### ENTRIES SHOWN:
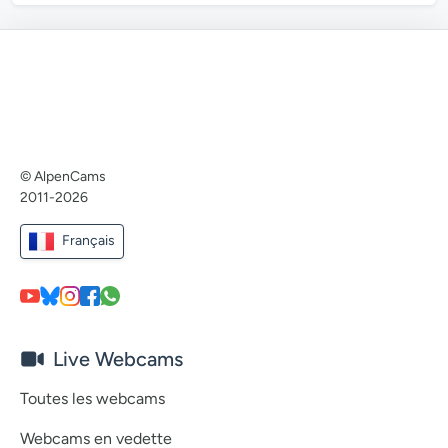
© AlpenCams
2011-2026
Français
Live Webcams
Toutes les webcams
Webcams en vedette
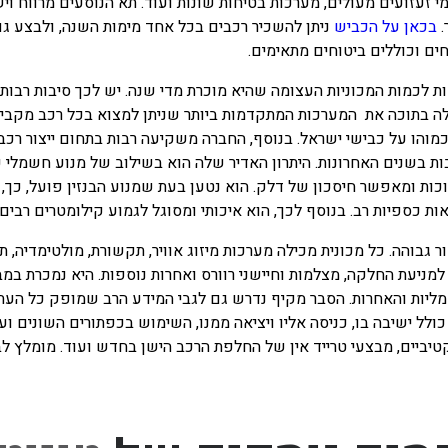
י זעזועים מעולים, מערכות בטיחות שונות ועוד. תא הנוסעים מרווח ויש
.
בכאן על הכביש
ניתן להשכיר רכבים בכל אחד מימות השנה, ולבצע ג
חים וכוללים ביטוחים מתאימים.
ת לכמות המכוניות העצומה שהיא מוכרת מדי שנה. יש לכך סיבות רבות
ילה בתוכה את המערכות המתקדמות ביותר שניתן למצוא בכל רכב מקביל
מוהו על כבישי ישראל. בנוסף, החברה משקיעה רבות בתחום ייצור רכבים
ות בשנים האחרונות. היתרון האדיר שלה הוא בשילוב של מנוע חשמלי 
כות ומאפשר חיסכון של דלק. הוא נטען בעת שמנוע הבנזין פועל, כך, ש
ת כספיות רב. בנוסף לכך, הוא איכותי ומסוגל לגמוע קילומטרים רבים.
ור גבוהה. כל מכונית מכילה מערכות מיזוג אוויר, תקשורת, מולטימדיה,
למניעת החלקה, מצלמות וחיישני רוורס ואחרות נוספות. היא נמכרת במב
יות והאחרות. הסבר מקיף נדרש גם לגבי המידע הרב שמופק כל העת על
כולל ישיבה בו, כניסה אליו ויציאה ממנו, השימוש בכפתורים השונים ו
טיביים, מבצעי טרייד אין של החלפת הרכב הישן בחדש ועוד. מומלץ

### ACTIVITY:
Give back the records word for word, without their pictures.

### RESPONSE FOR THIS EXERCISE:
© AlpenCams
2011-2026
Français
Live Webcams
Toutes les webcams
Webcams en vedette
י זעזועים מעולים, מערכות בטיחות שונות ועוד. תא הנוסעים מרווח ויש
.
בכאן על הכביש
ניתן להשכיר רכבים בכל אחד מימות השנה, ולבצע ג
חים וכוללים ביטוחים מתאימים.
ת לכמות המכוניות העצומה שהיא מוכרת מדי שנה. יש לכך סיבות רבות
ילה בתוכה את המערכות המתקדמות ביותר שניתן למצוא בכל רכב מקביל
מוהו על כבישי ישראל. בנוסף, החברה משקיעה רבות בתחום ייצור רכבים
ות בשנים האחרונות. היתרון האדיר שלה הוא בשילוב של מנוע חשמלי 
כות ומאפשר חיסכון של דלק. הוא נטען בעת שמנוע הבנזין פועל, כך, ש
ת כספיות רב. בנוסף לכך, הוא איכותי ומסוגל לגמוע קילומטרים רבים.
ור גבוהה. כל מכונית מכילה מערכות מיזוג אוויר, תקשורת, מולטימדיה,
למניעת החלקה, מצלמות וחיישני רוורס ואחרות נוספות. היא נמכרת במב
יות והאחרות. הסבר מקיף נדרש גם לגבי המידע הרב שמופק כל העת על
כולל ישיבה בו, כניסה אליו ויציאה ממנו, השימוש בכפתורים השונים ו
טיביים, מבצעי טרייד אין של החלפת הרכב הישן בחדש ועוד. מומלץ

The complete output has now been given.